Palikot oskarżył Terlikowskiego, że „podżega do morderstwa”.

W czasie rozmowy z Palikotem w studiu Radia ZET, Monika Olejnik przytoczyła liderowi Twojego Ruchu treść dwóch twitterowych wpisów Terlikowskiego nt ataku na redakcję pisma „Charlie Hebdo”.

„IV wojna światowa trwa. Tym razem przeciwnikiem są partyzanci, uzbrojeni w wiarę w życie wieczne, której Europejczykom brak. To jest ich siłą”.

„Przypomnijmy, że panowie z Charlie Hebdo dali na okładkę Trójcę Świętą w homoseksualnym stosunku. Taki to żart i takie poczucie humoru” - pisał Terlikowski.

Komentując te tweety Palikot stwierdził, że publicysta „podżega do morderstwa, podżega do zabójstwa, do zabijania ludzi”.

– Z przykrością stwierdzam, że co pewien czas ktoś reaguje na tego typu wezwania pozytywnie. Nie dalej jak tydzień temu pod jednym z moich wpisów na blogu, na Onecie, ktoś się wpisał, że ma już kulkę przygotowaną dla mnie. Zawiadomiłem w tej sprawie prokuraturę – powiedział Palikot.

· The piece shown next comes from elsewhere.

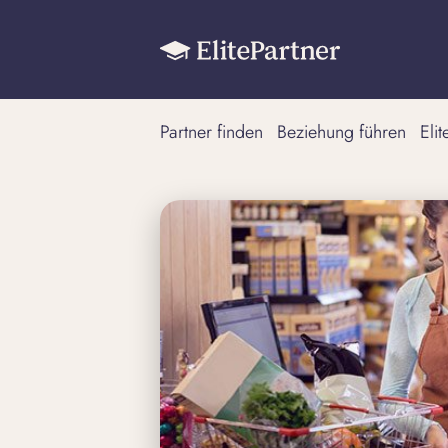
Partner finden
Beziehung führen
Eli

Jak dodał, nawet najgłupszy żart nie może usprawiedliwiać zabicia jego autora. – Nie można za to ludzi zabijać. Właśnie do czegoś takiego wzywa, niestety, redaktor Terlikowski – stwierdził.

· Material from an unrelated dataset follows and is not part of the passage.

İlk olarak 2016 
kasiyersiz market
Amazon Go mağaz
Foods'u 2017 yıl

„Jarosław Kaczyński wzywa do kupowania akcji Republika której redaktor Terlikowski wzywa do zabijania niewierzących” - napisał Palikot na Twitterze.

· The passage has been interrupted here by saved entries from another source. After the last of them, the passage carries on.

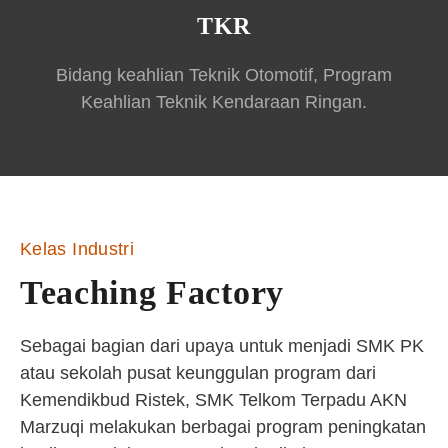
TKR
Bidang keahlian Teknik Otomotif, Program
Keahlian Teknik Kendaraan Ringan.
Kelas Industri
Teaching Factory
Sebagai bagian dari upaya untuk menjadi SMK PK
atau sekolah pusat keunggulan program dari
Kemendikbud Ristek, SMK Telkom Terpadu AKN
Marzuqi melakukan berbagai program peningkatan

W odpowiedzi Terlikowskizapowiedział, że pozwie Palikota.

„Po tym, co na Twitterze napisał Janusz Palikot nie mam innego wyjścia niż spotkać się z nim w sądzie. (…) Ten pan nie udowodni, że kiedykolwiek wzywałem do zabijania niewierzących, a ja mam dość tego, że na mój temat można  - jeśli tylko jest się lewicowcem – powiedzieć wszystko” - napisał.